A very fast, standards compliant and threadsafe CSV library with only a few, essential, configurable features.
This is a major overhaul and reworking of Michael Peterson's SimpleCsv . It is released under the same Apache Version 2.0 License.
KissCsv is a fully mime (text/csv) compliant parser according to http://tools.ietf.org/html/rfc4180
Both OpenCSV
and SimpleCSV
had too many features for me. So I decided to make one that is compliant, faster and ... threadsafe. Along the way I fixed a few features:
-
In most csv data, whitepace outside of the quoted value is to be ignored.
OpenCSV
was missing the ability to trim whitespace after a closing quote and before the next separator. -
SimpleCsv
was missing embedded carriage returns and doubled-escaped quotes within quoted values.
KissCsv can be configured with:
- custom field separator
- custom quote character
- setting to trim all fields of whitespace (even quoted fields).
Follow instructions at https://jitpack.io/#footloosejava/kisscsv or these steps for Maven:
Step 1. Add the JitPack repository to your build file
<repository>
<id>jitpack.io</id>
<url>https://jitpack.io</url>
</repository>
Step 2. Add the dependency
<dependency>
<groupId>com.github.footloosejava</groupId>
<artifactId>kisscsv</artifactId>
<version>v1.1</version>
</dependency>
-
If a quote character is specified, whitespace outside of a quote is ignored.
With
"
quote character set,A,B, "HELLO" ,D
is parsed asA,B,HELLO,D
With
null
quote character set,A,B, "HELLO" ,D
is parsed as is. -
KissCsv properly handles embedded carriage returns in quoted values:
A,B, "HELLO\r\nWORLD" ,D
is parsed asA,B,HELLO\r\nWORLD,D
-
KissCsv properly recognizes
\r
or\r\n
as record endings.

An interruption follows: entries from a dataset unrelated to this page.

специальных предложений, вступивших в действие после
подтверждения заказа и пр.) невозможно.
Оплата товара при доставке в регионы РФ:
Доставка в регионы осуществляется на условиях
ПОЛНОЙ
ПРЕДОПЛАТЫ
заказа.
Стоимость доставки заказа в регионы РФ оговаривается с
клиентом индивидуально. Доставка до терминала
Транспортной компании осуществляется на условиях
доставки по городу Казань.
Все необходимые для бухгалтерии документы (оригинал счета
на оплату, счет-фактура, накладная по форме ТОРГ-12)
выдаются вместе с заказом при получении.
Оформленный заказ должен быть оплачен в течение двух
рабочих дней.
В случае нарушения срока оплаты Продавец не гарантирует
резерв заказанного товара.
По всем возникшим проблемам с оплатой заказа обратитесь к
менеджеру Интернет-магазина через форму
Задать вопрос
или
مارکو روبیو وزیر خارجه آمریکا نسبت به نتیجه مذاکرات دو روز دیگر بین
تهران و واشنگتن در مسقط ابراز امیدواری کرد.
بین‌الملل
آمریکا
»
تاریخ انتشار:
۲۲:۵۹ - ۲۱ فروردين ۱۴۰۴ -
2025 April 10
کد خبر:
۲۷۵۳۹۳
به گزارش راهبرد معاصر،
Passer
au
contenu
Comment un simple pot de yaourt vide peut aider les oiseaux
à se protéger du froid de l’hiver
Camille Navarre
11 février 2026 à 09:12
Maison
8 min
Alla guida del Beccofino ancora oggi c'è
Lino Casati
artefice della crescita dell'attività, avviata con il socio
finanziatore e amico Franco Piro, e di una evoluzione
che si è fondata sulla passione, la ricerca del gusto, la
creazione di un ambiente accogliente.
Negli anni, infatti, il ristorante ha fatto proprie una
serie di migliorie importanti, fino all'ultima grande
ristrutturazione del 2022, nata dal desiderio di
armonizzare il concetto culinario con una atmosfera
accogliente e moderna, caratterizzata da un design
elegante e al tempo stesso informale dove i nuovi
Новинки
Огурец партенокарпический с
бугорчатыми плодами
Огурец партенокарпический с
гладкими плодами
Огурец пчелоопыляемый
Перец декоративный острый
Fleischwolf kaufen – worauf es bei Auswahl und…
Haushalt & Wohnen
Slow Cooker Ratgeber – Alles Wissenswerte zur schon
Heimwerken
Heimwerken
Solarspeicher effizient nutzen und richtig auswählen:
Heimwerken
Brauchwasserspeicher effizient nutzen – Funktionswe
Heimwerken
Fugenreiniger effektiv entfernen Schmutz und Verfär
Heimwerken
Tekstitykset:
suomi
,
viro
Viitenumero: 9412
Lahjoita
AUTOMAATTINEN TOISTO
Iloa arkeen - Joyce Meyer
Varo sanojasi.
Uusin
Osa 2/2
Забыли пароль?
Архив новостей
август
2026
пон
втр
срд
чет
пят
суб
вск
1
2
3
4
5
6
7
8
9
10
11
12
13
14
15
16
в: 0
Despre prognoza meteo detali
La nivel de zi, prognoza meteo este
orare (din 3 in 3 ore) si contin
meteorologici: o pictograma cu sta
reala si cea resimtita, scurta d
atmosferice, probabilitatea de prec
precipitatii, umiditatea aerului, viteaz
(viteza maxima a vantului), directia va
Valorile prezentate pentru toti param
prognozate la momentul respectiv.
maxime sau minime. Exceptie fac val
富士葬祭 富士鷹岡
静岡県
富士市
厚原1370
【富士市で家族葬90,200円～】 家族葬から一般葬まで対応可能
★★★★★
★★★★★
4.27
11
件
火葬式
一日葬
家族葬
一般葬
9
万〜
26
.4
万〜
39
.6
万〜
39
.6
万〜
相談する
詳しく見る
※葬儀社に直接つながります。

These two are parsed as 2 records, consisting of 4 fields each:A,B, "HELLO\r\nWORLD" ,D
[CR]E,F,G,H
A,B, "HELLO\r\nWORLD" ,D
[CR+LF]E,F,G,H
-
KissCsv meets a simple use scenario - it does not recognize or use any escape characters.
-
KissCsv recognizes doubled quotes
""
as single quotes inside a quoted value:"A quote "" is what a quote is!"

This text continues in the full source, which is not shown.